In [1]:
import numpy as np

In [25]:
class Conv3x3:
    #A Convolution layer using 3x3 filters
    
    def __init__(self, num_filters):
        self.num_filters = num_filters
        
        # filters is a 3d array with dimensions (num_filters, 3, 3)
        # We divide by 9 to reduce the variance of our initial values
        self.filters = np.random.randn(num_filters, 3, 3) / 9
        
        #Note: that diving by 9 during the initialization is more important than you may think.
        #if the initial values are too large or too small, training the network will be ineffective.
        
    def iterate_regions(self, image):
        '''
                Generates all possible 3x3 image regions using valid padding.
                - image is a 2d numpy array
        '''
        h, w = image.shape
            
        for i in range(h - 2):
            for j in range(w - 2):
                im_region = image[i:(i+3), j:(j + 3)]
                yield im_region, i, j
        
        
    def forward(self, input):
        '''
                Performs a forward pass of the conv layer using the given input.
                Returns a 3d numpy array with dimensions (h, w, num_filters)
                - input is a 2d numpy array
        '''
            
        h, w = input.shape
        output = np.zeros((h - 2, w - 2, self.num_filters))

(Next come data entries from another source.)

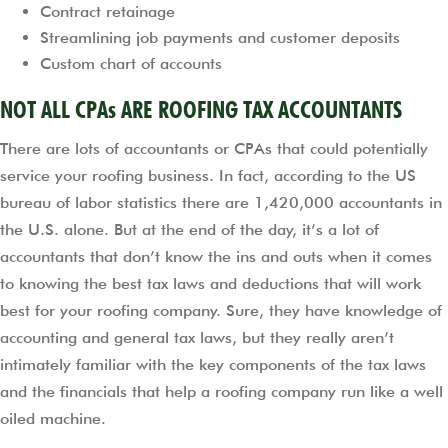
Contract retainage
Streamlining job payments and customer deposits
Custom chart of accounts
NOT ALL CPAs ARE ROOFING TAX ACCOUNTANTS
There are lots of accountants or CPAs that could potentially
service your roofing business. In fact, according to the US
bureau of labor statistics there are 1,420,000 accountants in
the U.S. alone. But at the end of the day, it’s a lot of
accountants that don’t know the ins and outs when it comes
to knowing the best tax laws and deductions that will work
best for your roofing company. Sure, they have knowledge of
accounting and general tax laws, but they really aren’t
intimately familiar with the key components of the tax laws
and the financials that help a roofing company run like a well
oiled machine.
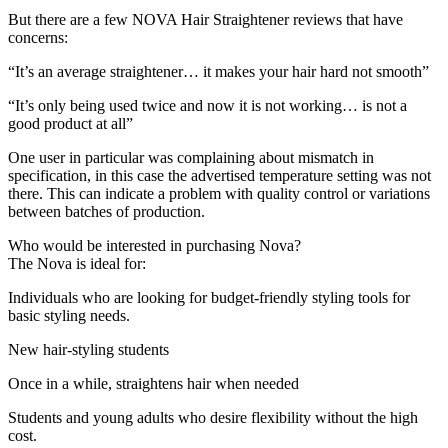
But there are a few NOVA Hair Straightener reviews that have
concerns:
“It’s an average straightener… it makes your hair hard not smooth”
“It’s only being used twice and now it is not working… is not a
good product at all”
One user in particular was complaining about mismatch in
specification, in this case the advertised temperature setting was not
there. This can indicate a problem with quality control or variations
between batches of production.
Who would be interested in purchasing Nova?
The Nova is ideal for:
Individuals who are looking for budget-friendly styling tools for
basic styling needs.
New hair-styling students
Once in a while, straightens hair when needed
Students and young adults who desire flexibility without the high
cost.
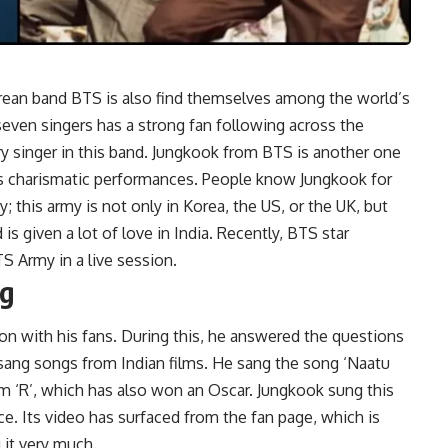
ean band BTS is also find themselves among the world’s
seven singers has a strong fan following across the
ry singer in this band. Jungkook from BTS is another one
his charismatic performances. People know Jungkook for
; this army is not only in Korea, the US, or the UK, but
 is given a lot of love in India. Recently, BTS star
TS Army in a live session.
ng
ion with his fans. During this, he answered the questions
 sang songs from Indian films. He sang the song ‘Naatu
m ‘R’, which has also won an Oscar. Jungkook sung this
e. Its video has surfaced from the fan page, which is
g it very much.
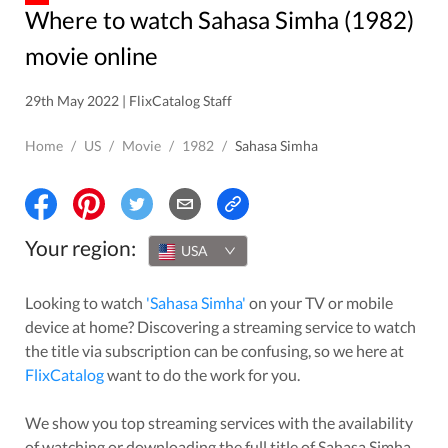
Where to watch Sahasa Simha (1982)
movie online
29th May 2022 | FlixCatalog Staff
Home
/
US
/
Movie
/
1982
/
Sahasa Simha
Your region:
USA
Looking to watch
'
Sahasa Simha
'
on your TV or mobile
device at home? Discovering a streaming service to watch
the title via subscription can be confusing, so we here at
FlixCatalog
want to do the work for you.
We show you top streaming services with the availability
of watching or downloading the full title of
Sahasa Simha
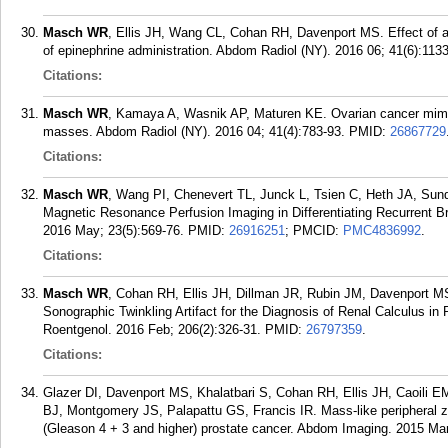
Masch WR
, Ellis JH, Wang CL, Cohan RH, Davenport MS. Effect of a
of epinephrine administration. Abdom Radiol (NY). 2016 06; 41(6):1133
Citations:
Masch WR
, Kamaya A, Wasnik AP, Maturen KE. Ovarian cancer mimics
masses. Abdom Radiol (NY). 2016 04; 41(4):783-93.
PMID:
26867729
Citations:
Masch WR
, Wang PI, Chenevert TL, Junck L, Tsien C, Heth JA, Sun
Magnetic Resonance Perfusion Imaging in Differentiating Recurrent B
2016 May; 23(5):569-76.
PMID:
26916251
; PMCID:
PMC4836992
.
Citations:
Masch WR
, Cohan RH, Ellis JH, Dillman JR, Rubin JM, Davenport MS
Sonographic Twinkling Artifact for the Diagnosis of Renal Calculus in
Roentgenol. 2016 Feb; 206(2):326-31.
PMID:
26797359
.
Citations:
Glazer DI, Davenport MS, Khalatbari S, Cohan RH, Ellis JH, Caoili E
BJ, Montgomery JS, Palapattu GS, Francis IR. Mass-like peripheral z
(Gleason 4 + 3 and higher) prostate cancer. Abdom Imaging. 2015 Mar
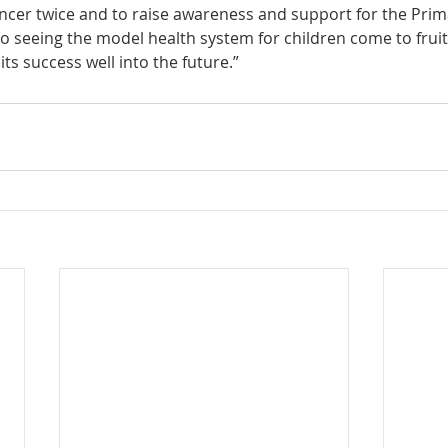
ancer twice and to raise awareness and support for the Pri
 to seeing the model health system for children come to fruiti
its success well into the future.”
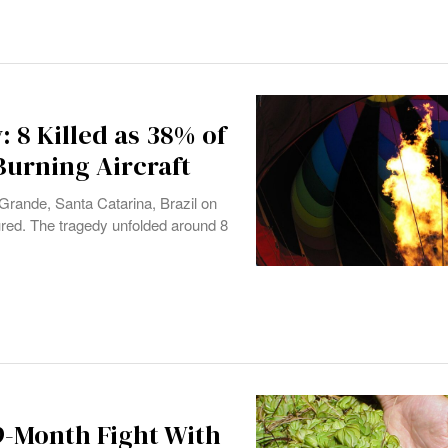
: 8 Killed as 38% of
Burning Aircraft
 Grande, Santa Catarina, Brazil on
ured. The tragedy unfolded around 8
9-Month Fight With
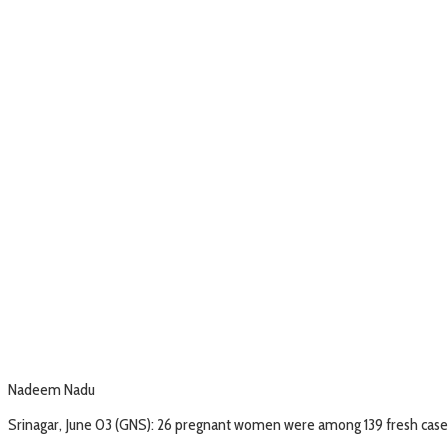
Nadeem Nadu
Srinagar, June 03 (GNS): 26 pregnant women were among 139 fresh cases 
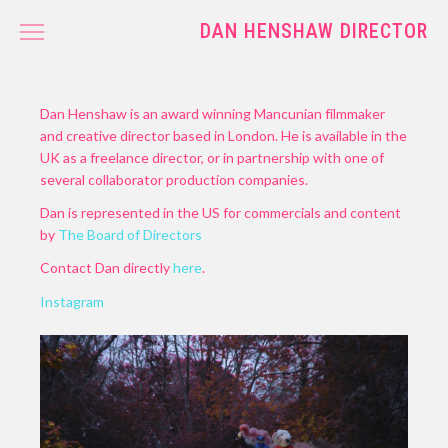
DAN HENSHAW DIRECTOR
WORK
CONTACT
Dan Henshaw is an award winning Mancunian filmmaker
and creative director based in London. He is available in the
UK as a freelance director, or in partnership with one of
several collaborator production companies.
Dan is represented in the US for commercials and content
by
The Board of Directors
Contact Dan directly
here
.
Instagram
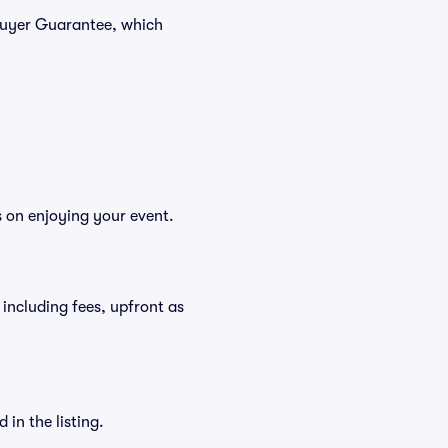
 Buyer Guarantee, which
s on enjoying your event.
, including fees, upfront as
in the listing.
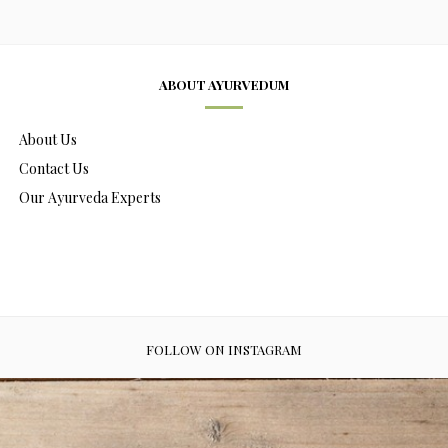
ABOUT AYURVEDUM
About Us
Contact Us
Our Ayurveda Experts
FOLLOW ON INSTAGRAM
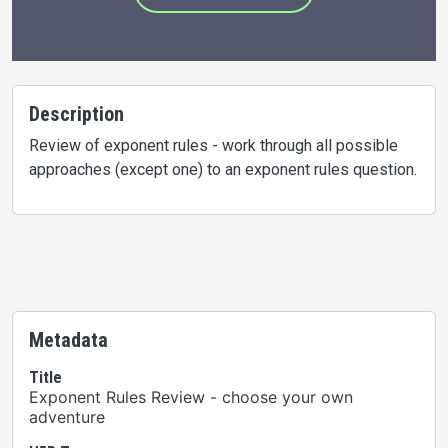
Description
Review of exponent rules - work through all possible
approaches (except one) to an exponent rules question.
Metadata
Title
Exponent Rules Review - choose your own
adventure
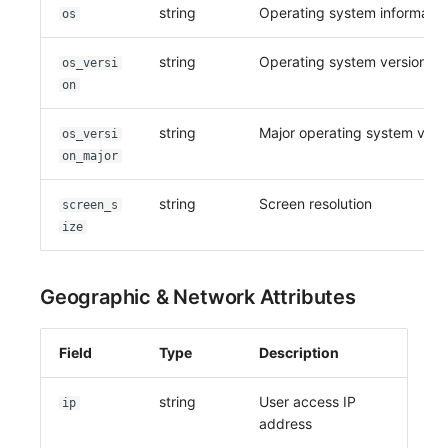
string
Operating system informatio
os
string
Operating system version
os_versi
on
string
Major operating system vers
os_versi
on_major
string
Screen resolution
screen_s
ize
Geographic & Network Attributes
Field
Type
Description
string
User access IP
ip
address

        for im_region, i, j in self.iterate_regions(input):
                output[i, j] = np.sum(im_region * self.filters, axis=(1, 2))

        return output
        
        '''
        We have im_region, a 3x3 array containing the relevant image region.
        we have self.filters, 3d array
        we do im_region * self.filters, which uses numpy's broadcasting 
        feature to element-wise multiply the two array the result is a 
        3d array with the same dimension as self.filters
        
        we use np.sum() the result of the previous step using axis=(1, 2), which
        produces a 1d array of lenth num_filters where each element contains the 
        convolution result for the corresponding filter
        
        we assign the result to output[i, j], which contains convolution result
        for pixel (i, j) in the outpur
        '''

In [30]:
''' 
    The squence above is performed for each pixel in the input until we obtain 
    our final output volume.
'''
def loadMNIST( prefix, folder ):
    intType = np.dtype( 'int32' ).newbyteorder( '>' )
    nMetaDataBytes = 4 * intType.itemsize

    data = np.fromfile( folder + "/" + prefix + '-images-idx3-ubyte', dtype = 'ubyte' )
    magicBytes, nImages, width, height = np.frombuffer( data[:nMetaDataBytes].tobytes(), intType )
    data = data[nMetaDataBytes:].astype( dtype = 'float32' ).reshape( [ nImages, width, height ] )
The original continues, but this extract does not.